It is hard to write anything after such words. Grayling’s pronouncements is so wrong on so many levels that challenging it intellectually is between superfluous and impossible. Grayling completely brushes over the delicate question of the legitimacy of the power of the State to kidnap its own citizens, and marches arrogantly towards the assumption that detention is the natural consequence for any disagreement between citizens and the laws of their State. He assumes that prisoners deserve nothing.

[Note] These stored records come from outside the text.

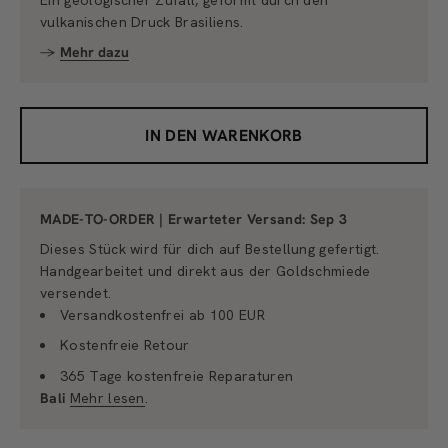
Ein geologischer Zufall, geformt durch den
vulkanischen Druck Brasiliens.
→
Mehr dazu
IN DEN WARENKORB
MADE-TO-ORDER | Erwarteter Versand:
Sep 3
Dieses Stück wird für dich auf Bestellung gefertigt.
Handgearbeitet und direkt aus der Goldschmiede
versendet.
Versandkostenfrei ab 100 EUR
Kostenfreie Retour
365 Tage kostenfreie Reparaturen
Bali
Mehr lesen
.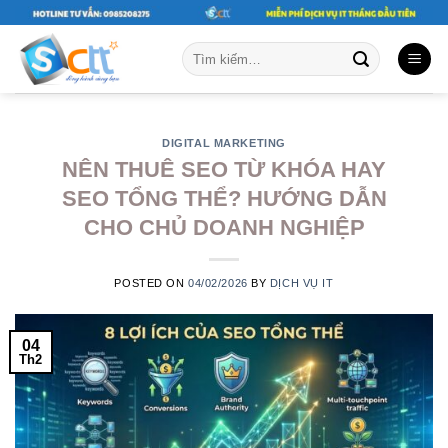
Skip
to
Tìm
content
kiếm:
DIGITAL MARKETING
NÊN THUÊ SEO TỪ KHÓA HAY
SEO TỔNG THỂ? HƯỚNG DẪN
CHO CHỦ DOANH NGHIỆP
POSTED ON
04/02/2026
BY
DỊCH VỤ IT
04
Th2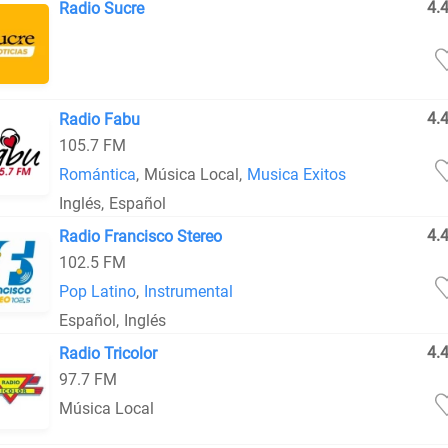
4.
Radio Sucre
4.
Radio Fabu
105.7 FM
Romántica
,
Música Local
,
Musica Exitos
Inglés
,
Español
4.
Radio Francisco Stereo
102.5 FM
Pop Latino
,
Instrumental
Español
,
Inglés
4.
Radio Tricolor
97.7 FM
Música Local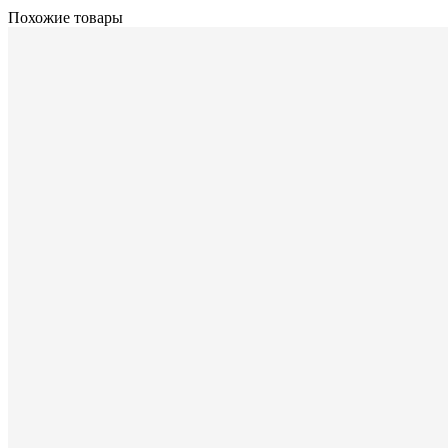
Похожие товары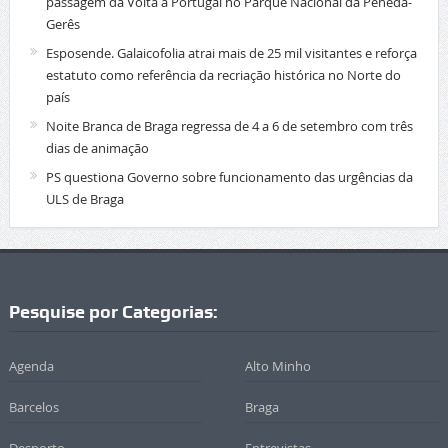
passagem da Volta a Portugal no Parque Nacional da Peneda-
Gerês
Esposende. Galaicofolia atrai mais de 25 mil visitantes e reforça
estatuto como referência da recriação histórica no Norte do
país
Noite Branca de Braga regressa de 4 a 6 de setembro com três
dias de animação
PS questiona Governo sobre funcionamento das urgências da
ULS de Braga
Pesquise por Categorias:
Agenda
Alto Minho
Barcelos
Braga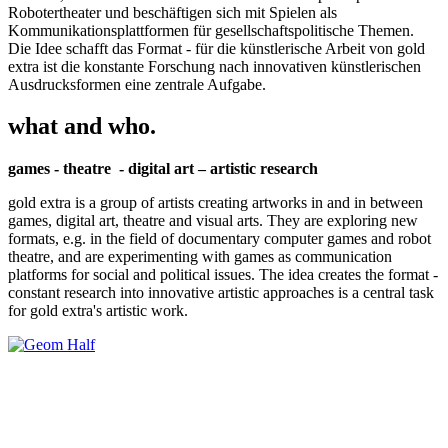
Robotertheater und beschäftigen sich mit Spielen als
Kommunikationsplattformen für gesellschaftspolitische Themen.
Die Idee schafft das Format - für die künstlerische Arbeit von gold
extra ist die konstante Forschung nach innovativen künstlerischen
Ausdrucksformen eine zentrale Aufgabe.
what and who.
games - theatre - digital art – artistic research
gold extra is a group of artists creating artworks in and in between
games, digital art, theatre and visual arts. They are exploring new
formats, e.g. in the field of documentary computer games and robot
theatre, and are experimenting with games as communication
platforms for social and political issues. The idea creates the format -
constant research into innovative artistic approaches is a central task
for gold extra's artistic work.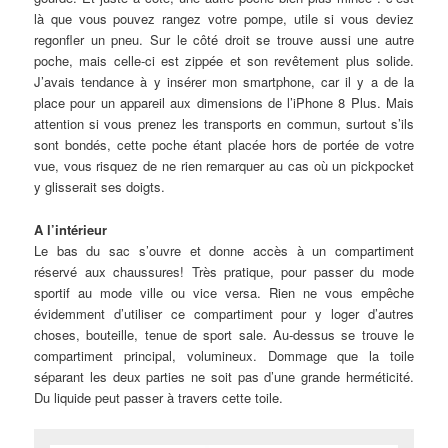
là que vous pouvez rangez votre pompe, utile si vous deviez
regonfler un pneu. Sur le côté droit se trouve aussi une autre
poche, mais celle-ci est zippée et son revêtement plus solide.
J’avais tendance à y insérer mon smartphone, car il y a de la
place pour un appareil aux dimensions de l’iPhone 8 Plus. Mais
attention si vous prenez les transports en commun, surtout s’ils
sont bondés, cette poche étant placée hors de portée de votre
vue, vous risquez de ne rien remarquer au cas où un pickpocket
y glisserait ses doigts.
A l’intérieur
Le bas du sac s’ouvre et donne accès à un compartiment
réservé aux chaussures! Très pratique, pour passer du mode
sportif au mode ville ou vice versa. Rien ne vous empêche
évidemment d’utiliser ce compartiment pour y loger d’autres
choses, bouteille, tenue de sport sale. Au-dessus se trouve le
compartiment principal, volumineux. Dommage que la toile
séparant les deux parties ne soit pas d’une grande herméticité.
Du liquide peut passer à travers cette toile.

That, by breaching the law, they have forced the State to lock them behind bars. ‘Look at what you made me do!’ shouts the abusive husband to his wife, while waving a broken bottle of beer. ‘Look at what you made us do!’ seems to be shouting Grayling, as he accuses his kidnapped fellow-citizens of being mere scroungers, ‘enjoying’ the ‘easy life’ of those who have been deprived even of the right to enjoy their life.
Perfectly in line with the astonishing illogicality of most articles appearing daily on newspapers such as the Daily Mail, the Sun or the Evening Standard, Grayling’s discourse is an obscene exhibition of complete logical non-sequitur. This wouldn’t be troubling, if only the ability to produce discourses endowed with complex sense wasn’t one of the defining characteristics of our species, as opposed to the rest of the animal kingdom. By relinquishing reason in favour of the barbarous pathos of declarations such as these, people like Grayling and certain journalists don’t merely produce low political propaganda at the expense of suffering humans such as prisoners, migrants and the poor. They threaten the very basis of our humanity, by functioning as active agents of our regression to our cousins the chimpanzees. If their insult to reason was to be considered a crime – just as stealing a bottle of water was considered a crime during the riots of 2011 – it would most definitely be a crime against humanity.

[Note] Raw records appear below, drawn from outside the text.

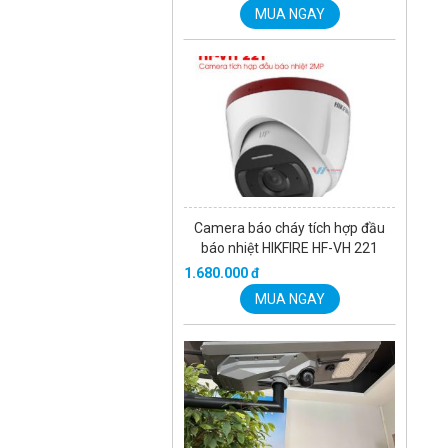
MUA NGAY
Camera báo cháy tích hợp đầu
báo nhiệt HIKFIRE HF-VH 221
1.680.000 đ
MUA NGAY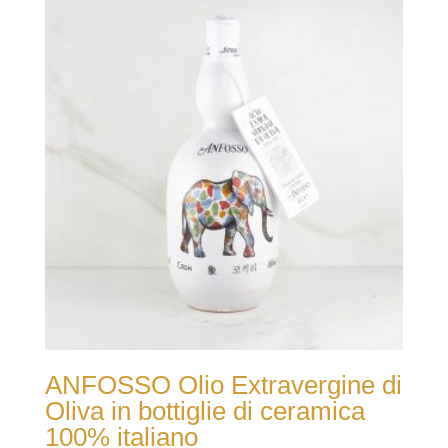
ANFOSSO Olio Extravergine di
Oliva in bottiglie di ceramica
100% italiano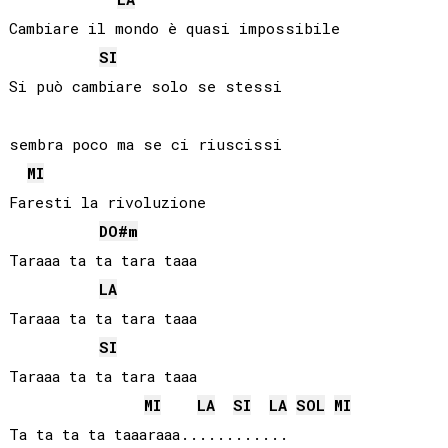
Cambiare il mondo è quasi impossibile

SI
Si può cambiare solo se stessi

sembra poco ma se ci riuscissi

MI
Faresti la rivoluzione

DO#
m
Taraaa ta ta tara taaa

LA
Taraaa ta ta tara taaa

SI
Taraaa ta ta tara taaa

MI
LA
SI
LA
SOL
MI
Ta ta ta ta taaaraaa............
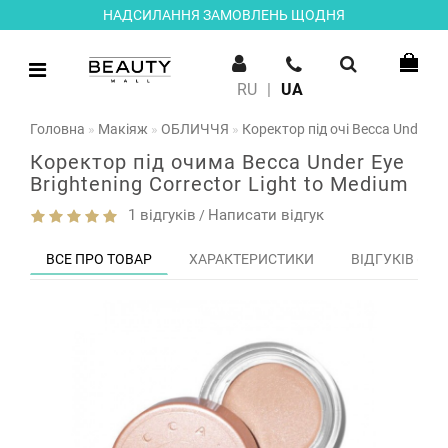
НАДСИЛАННЯ ЗАМОВЛЕНЬ ЩОДНЯ
RU
|
UA
Головна
Макіяж
ОБЛИЧЧЯ
Коректор під очі Becca Under Ey
Коректор під очима Becca Under Eye
Brightening Corrector Light to Medium
1 відгуків
Написати відгук
/
ВСЕ ПРО ТОВАР
ХАРАКТЕРИСТИКИ
ВІДГУКІВ (1)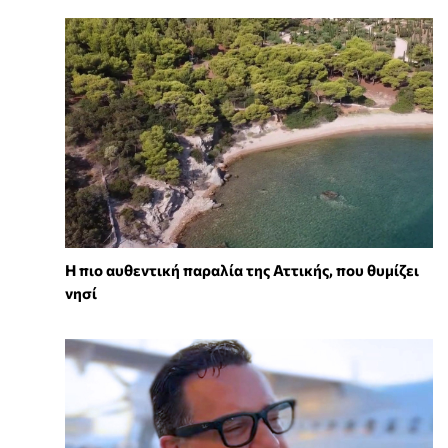
Η πιο αυθεντική παραλία της Αττικής, που θυμίζει
νησί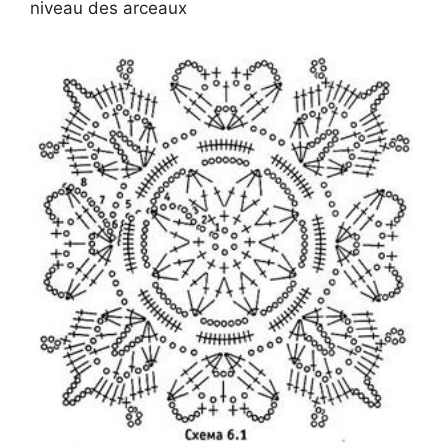
niveau des arceaux
e
o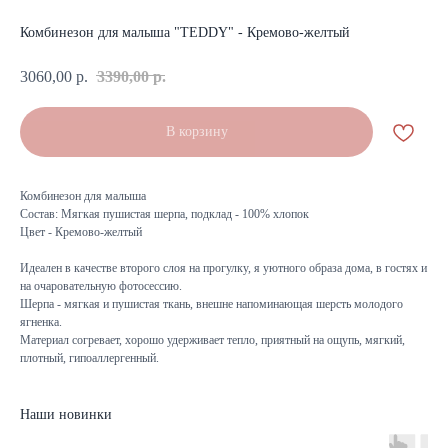
Комбинезон для малыша "TEDDY" - Кремово-желтый
3060,00
р.
3390,00
р.
В корзину
Комбинезон для малыша
Состав: Мягкая пушистая шерпа, подклад - 100% хлопок
Цвет - Кремово-желтый
Идеален в качестве второго слоя на прогулку, я уютного образа дома, в гостях и
на очаровательную фотосессию.
Шерпа - мягкая и пушистая ткань, внешне напоминающая шерсть молодого
ягненка.
Материал согревает, хорошо удерживает тепло, приятный на ощупь, мягкий,
плотный, гипоаллергенный.
Наши новинки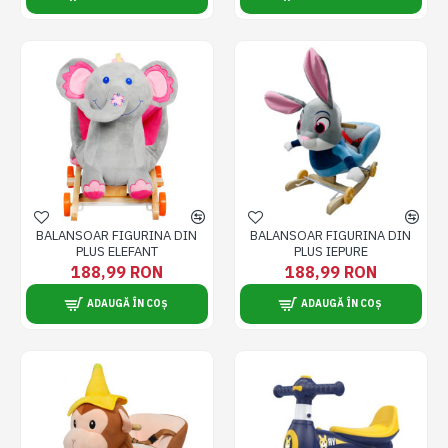
BALANSOAR FIGURINA DIN
BALANSOAR FIGURINA DIN
PLUS ELEFANT
PLUS IEPURE
188,99 RON
188,99 RON
ADAUGĂ ÎN COȘ
ADAUGĂ ÎN COȘ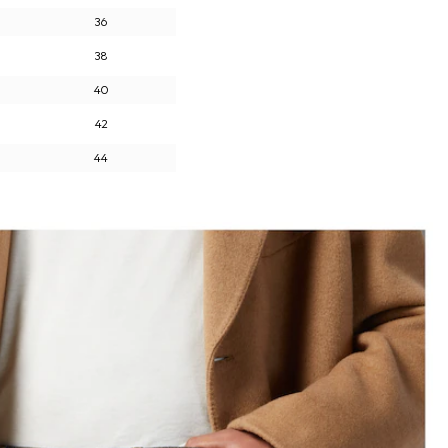
36
38
40
42
44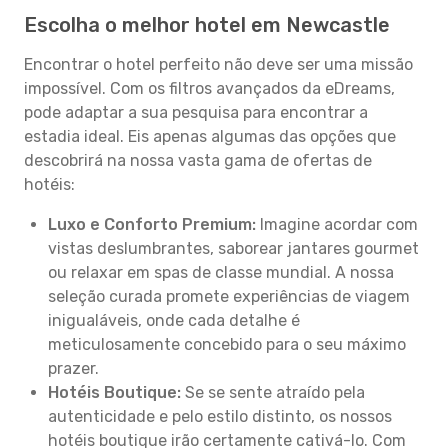
Escolha o melhor hotel em Newcastle
Encontrar o hotel perfeito não deve ser uma missão
impossível. Com os filtros avançados da eDreams,
pode adaptar a sua pesquisa para encontrar a
estadia ideal. Eis apenas algumas das opções que
descobrirá na nossa vasta gama de ofertas de
hotéis:
Luxo e Conforto Premium:
Imagine acordar com
vistas deslumbrantes, saborear jantares gourmet
ou relaxar em spas de classe mundial. A nossa
seleção curada promete experiências de viagem
inigualáveis, onde cada detalhe é
meticulosamente concebido para o seu máximo
prazer.
Hotéis Boutique:
Se se sente atraído pela
autenticidade e pelo estilo distinto, os nossos
hotéis boutique irão certamente cativá-lo. Com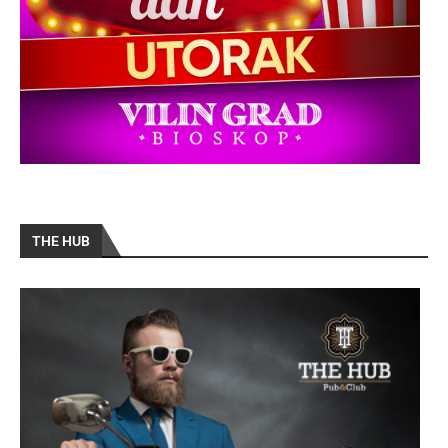
THE HUB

Whatever is left of humanity in this grim beginning of millennium is fast sinking below the Enlightened standards which painfully emerged after the darkness of the religious centuries, stretched almost uninterruptedly from the fall of the Roman Empire to the 18th century. Today, barbarism knocks back at our door, not under the bogey-man mask of the dangerous-brown-immigrant, but as the inner collapse of our own human dignity and reason.
Voltaire used to remark that the level of civilisation of a country can always be measured by the state of its prisons. One could only wonder what he would make of today's Barbaritannia.